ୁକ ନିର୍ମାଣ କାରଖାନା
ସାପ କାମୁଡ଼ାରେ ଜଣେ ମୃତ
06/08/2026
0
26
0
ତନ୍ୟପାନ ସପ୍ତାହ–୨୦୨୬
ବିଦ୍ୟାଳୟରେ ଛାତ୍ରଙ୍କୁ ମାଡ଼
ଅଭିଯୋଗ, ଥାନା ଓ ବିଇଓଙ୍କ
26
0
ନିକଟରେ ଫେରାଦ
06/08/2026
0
+ + + + + + +
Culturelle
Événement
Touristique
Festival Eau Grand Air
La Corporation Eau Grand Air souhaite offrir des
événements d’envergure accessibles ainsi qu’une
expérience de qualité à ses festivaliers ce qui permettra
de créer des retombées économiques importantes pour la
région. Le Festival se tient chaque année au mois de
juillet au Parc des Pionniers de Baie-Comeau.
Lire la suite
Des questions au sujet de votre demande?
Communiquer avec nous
+ + + + + + +
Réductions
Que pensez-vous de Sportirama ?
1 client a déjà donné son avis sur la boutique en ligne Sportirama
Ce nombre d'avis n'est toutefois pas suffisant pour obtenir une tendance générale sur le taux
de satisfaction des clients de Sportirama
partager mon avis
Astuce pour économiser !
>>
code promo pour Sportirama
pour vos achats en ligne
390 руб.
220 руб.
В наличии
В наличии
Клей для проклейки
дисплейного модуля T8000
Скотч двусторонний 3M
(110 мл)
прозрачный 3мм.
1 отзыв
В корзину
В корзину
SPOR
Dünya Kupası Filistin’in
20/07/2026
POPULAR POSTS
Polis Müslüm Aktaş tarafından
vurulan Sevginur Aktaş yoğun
+ + + + + + +
Your task: State the number of lines in the data that carry "ligne", and add nothing to it.

Expected answer: 2